(Records contained in a dataset)
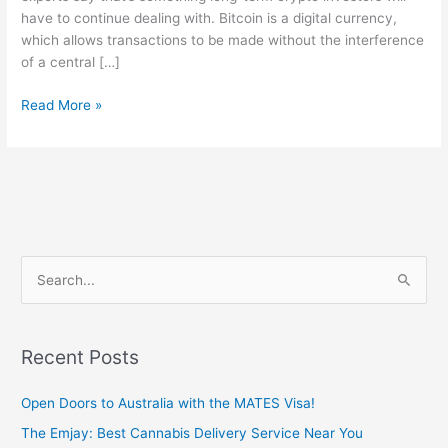
have to continue dealing with. Bitcoin is a digital currency,
which allows transactions to be made without the interference
of a central […]
Read More »
S
e
a
Recent Posts
r
c
Open Doors to Australia with the MATES Visa!
h
The Emjay: Best Cannabis Delivery Service Near You
f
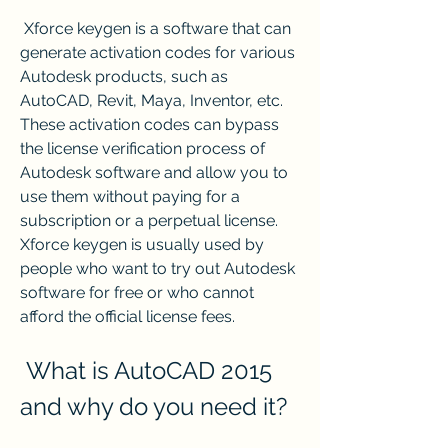
 Xforce keygen is a software that can 
generate activation codes for various 
Autodesk products, such as 
AutoCAD, Revit, Maya, Inventor, etc. 
These activation codes can bypass 
the license verification process of 
Autodesk software and allow you to 
use them without paying for a 
subscription or a perpetual license. 
Xforce keygen is usually used by 
people who want to try out Autodesk 
software for free or who cannot 
afford the official license fees.
 What is AutoCAD 2015 
and why do you need it?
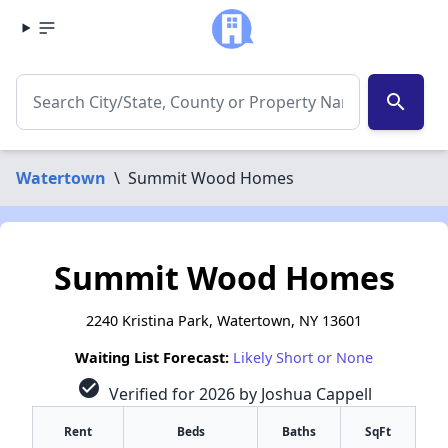
search
Watertown
\
Summit Wood Homes
Summit Wood Homes
2240 Kristina Park, Watertown, NY 13601
Waiting List Forecast:
Likely Short or None
check_circle
Verified for 2026 by Joshua Cappell
Rent
Beds
Baths
SqFt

▸ **ABOUT THIS EXERCISE**: Pictures are to be left out; all other data must be returned exactly.

▸ **ANSWER SECTION**:
have to continue dealing with. Bitcoin is a digital currency,
which allows transactions to be made without the interference
of a central […]
Read More »
S
e
a
Recent Posts
r
c
Open Doors to Australia with the MATES Visa!
h
The Emjay: Best Cannabis Delivery Service Near You
f
 Xforce keygen is a software that can 
generate activation codes for various 
Autodesk products, such as 
AutoCAD, Revit, Maya, Inventor, etc. 
These activation codes can bypass 
the license verification process of 
Autodesk software and allow you to 
use them without paying for a 
subscription or a perpetual license. 
Xforce keygen is usually used by 
people who want to try out Autodesk 
software for free or who cannot 
afford the official license fees.
 What is AutoCAD 2015 
and why do you need it?
search
Watertown
\
Summit Wood Homes
Summit Wood Homes
2240 Kristina Park, Watertown, NY 13601
Waiting List Forecast:
Likely Short or None
check_circle
Verified for 2026 by Joshua Cappell
Rent
Beds
Baths
SqFt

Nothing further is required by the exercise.